Every week, Roula Khalaf, the Editor of the Financial Times, handpicks her favorite stories for the Editor’s Digest newsletter. This week, Roche, a Swiss pharmaceutical giant, is considering selling off a cancer data specialist, Flatiron Health, that it acquired in 2018 for $1.9 billion. The potential divestment sheds light on the challenges big pharma faces when acquiring startups in the healthcare technology sector.
Here are some key points to consider:
- Flatiron Health manages electronic patient records for a vast network of cancer clinics in the US, giving it access to a significant amount of data on the disease. This data is then analyzed and sold to pharmaceutical companies for their research and development efforts.
- Despite Roche maintaining Flatiron as a separate legal entity, its ownership has led to some reluctance from rival drugmakers to collaborate with the startup, impacting its sales.
- The executives at Roche who initially supported the acquisition of Flatiron have since left the company, leaving the startup with fewer advocates within Roche.
- Roche is currently working with Citigroup to explore different options for Flatiron, which may include divesting the business or partnering with another company to help manage operations.
- Similar businesses like Modernizing Medicine, backed by Warburg Pincus, have proven to be profitable investments for private equity groups, despite Flatiron’s financial struggles.
- One positive outcome of Roche’s acquisition of Flatiron is the contribution of data to improve cancer drug development within the company, with approximately 60 oncology drugs currently in clinical trials.
Roche’s diagnostics division, which accounts for about a quarter of the company’s sales, has heavily invested in health tech businesses. In the past, Roche also acquired Foundation Medicine for $2.4 billion, further expanding its presence in the cancer-focused healthcare sector.
As Roche continues to evaluate its options regarding Flatiron Health, it remains to be seen whether the business will change ownership.

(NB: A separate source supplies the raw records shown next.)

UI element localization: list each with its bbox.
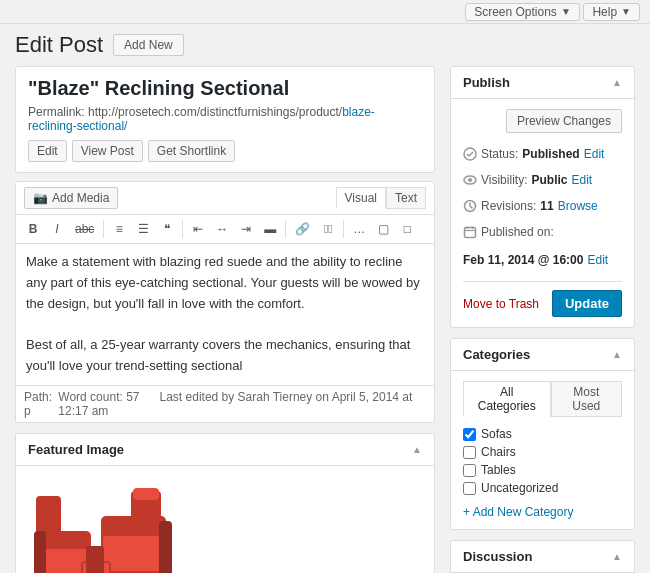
unordered-list-button[interactable]: ≡ (108, 219, 130, 239)
add-media-icon: 📷 (33, 191, 48, 205)
discussion-chevron-icon: ▲ (612, 551, 622, 562)
add-media-label: Add Media (52, 191, 109, 205)
help-label: Help (592, 5, 617, 19)
edit-post-button[interactable]: Edit (28, 140, 67, 162)
editor-box: 📷 Add Media Visual Text B I abc ≡ ☰ ❝ ⇤ … (15, 181, 435, 423)
discussion-box: Discussion ▲ Allow comments. Allow track… (450, 540, 635, 573)
word-count: Word count: 57 (58, 390, 139, 404)
separator-2 (182, 220, 183, 238)
bold-button[interactable]: B (22, 219, 44, 239)
get-shortlink-button[interactable]: Get Shortlink (148, 140, 235, 162)
main-layout: "Blaze" Reclining Sectional Permalink: h… (0, 66, 650, 573)
blockquote-button[interactable]: ❝ (156, 219, 178, 239)
revisions-label: Revisions: (481, 194, 536, 218)
status-icon (463, 147, 477, 161)
top-bar: Screen Options ▼ Help ▼ (0, 0, 650, 24)
discussion-header: Discussion ▲ (451, 541, 634, 573)
svg-point-21 (468, 178, 472, 182)
discussion-title: Discussion (463, 549, 532, 564)
add-new-button[interactable]: Add New (113, 34, 184, 56)
svg-rect-18 (133, 488, 159, 500)
published-edit-link[interactable]: Edit (587, 248, 608, 272)
featured-image-chevron-icon: ▲ (412, 444, 422, 455)
editor-content[interactable]: Make a statement with blazing red suede … (16, 244, 434, 385)
align-left-button[interactable]: ⇤ (187, 219, 209, 239)
category-item-tables: Tables (463, 461, 622, 479)
categories-list: Sofas Chairs Tables Uncategorized (463, 425, 622, 497)
update-button[interactable]: Update (552, 290, 622, 317)
most-used-tab[interactable]: Most Used (551, 381, 622, 417)
category-checkbox-tables[interactable] (463, 464, 476, 477)
categories-content: All Categories Most Used Sofas Chairs Ta… (451, 371, 634, 529)
category-checkbox-uncategorized[interactable] (463, 482, 476, 495)
status-edit-link[interactable]: Edit (584, 142, 605, 166)
category-checkbox-sofas[interactable] (463, 428, 476, 441)
toggle-toolbar-button[interactable]: ▢ (372, 219, 394, 239)
all-categories-tab[interactable]: All Categories (463, 381, 551, 417)
svg-rect-2 (36, 496, 61, 536)
left-column: "Blaze" Reclining Sectional Permalink: h… (15, 66, 435, 573)
featured-image-header[interactable]: Featured Image ▲ (16, 434, 434, 466)
help-chevron-icon: ▼ (621, 6, 631, 17)
svg-rect-8 (159, 521, 172, 573)
categories-chevron-icon: ▲ (612, 349, 622, 360)
visibility-edit-link[interactable]: Edit (571, 168, 592, 192)
remove-link-button[interactable]: 🔗⃠ (317, 219, 339, 239)
editor-stats: Word count: 57 Last edited by Sarah Tier… (58, 390, 426, 418)
strikethrough-button[interactable]: abc (70, 219, 99, 239)
category-label-chairs: Chairs (481, 445, 516, 459)
tab-text[interactable]: Text (386, 187, 426, 209)
category-label-uncategorized: Uncategorized (481, 481, 558, 495)
publish-box: Publish ▲ Preview Changes Status: Publis… (450, 66, 635, 328)
featured-image-box: Featured Image ▲ (15, 433, 435, 573)
svg-rect-7 (103, 536, 163, 571)
page-header: Edit Post Add New (0, 24, 650, 66)
permalink-base: http://prosetech.com/distinctfurnishings… (88, 105, 342, 119)
revisions-browse-link[interactable]: Browse (558, 194, 598, 218)
categories-tabs: All Categories Most Used (463, 381, 622, 417)
editor-path: Path: p (24, 390, 58, 418)
insert-link-button[interactable]: 🔗 (290, 219, 315, 239)
revisions-row: Revisions: 11 Browse (463, 193, 622, 219)
editor-toolbar-top: 📷 Add Media Visual Text (16, 182, 434, 215)
add-media-button[interactable]: 📷 Add Media (24, 187, 118, 209)
screen-options-button[interactable]: Screen Options ▼ (465, 3, 580, 21)
category-item-uncategorized: Uncategorized (463, 479, 622, 497)
categories-box: Categories ▲ All Categories Most Used So… (450, 338, 635, 530)
category-item-sofas: Sofas (463, 425, 622, 443)
visibility-value: Public (531, 168, 567, 192)
svg-rect-23 (465, 228, 476, 238)
help-button[interactable]: Help ▼ (583, 3, 640, 21)
categories-title: Categories (463, 347, 530, 362)
status-label: Status: (481, 142, 518, 166)
italic-button[interactable]: I (46, 219, 68, 239)
category-checkbox-chairs[interactable] (463, 446, 476, 459)
category-label-tables: Tables (481, 463, 516, 477)
ordered-list-button[interactable]: ☰ (132, 219, 154, 239)
revisions-value: 11 (540, 194, 553, 218)
publish-meta: Status: Published Edit Visibility: Publi… (463, 141, 622, 273)
view-post-button[interactable]: View Post (72, 140, 143, 162)
published-label: Published on: (481, 220, 554, 244)
add-new-category-link[interactable]: + Add New Category (463, 505, 622, 519)
revisions-icon (463, 199, 477, 213)
post-actions: Edit View Post Get Shortlink (28, 140, 422, 162)
align-center-button[interactable]: ↔ (211, 219, 233, 239)
publish-chevron-icon: ▲ (612, 77, 622, 88)
separator-1 (103, 220, 104, 238)
category-item-chairs: Chairs (463, 443, 622, 461)
preview-changes-button[interactable]: Preview Changes (506, 109, 622, 133)
move-to-trash-link[interactable]: Move to Trash (463, 297, 539, 311)
align-right-button[interactable]: ⇥ (235, 219, 257, 239)
separator-4 (343, 220, 344, 238)
category-label-sofas: Sofas (481, 427, 512, 441)
editor-footer: Path: p Word count: 57 Last edited by Sa… (16, 385, 434, 422)
published-value: Feb 11, 2014 @ 16:00 (463, 248, 583, 272)
status-value: Published (522, 142, 579, 166)
tab-visual[interactable]: Visual (336, 187, 386, 209)
distraction-free-button[interactable]: □ (396, 219, 418, 239)
svg-rect-13 (86, 546, 104, 573)
align-justify-button[interactable]: ▬ (259, 219, 281, 239)
screen-options-chevron-icon: ▼ (561, 6, 571, 17)
insert-more-button[interactable]: … (348, 219, 370, 239)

Investors have shown increased confidence in Roche this year, with shares rising by 7%, largely due to the anticipation surrounding a weight loss pill currently in development.
In conclusion, the potential divestment of Flatiron Health by Roche highlights the complexities of integrating healthcare startups into large pharmaceutical corporations. It underscores the importance of strategic planning and alignment to ensure the success of such acquisitions in the ever-evolving healthcare technology landscape.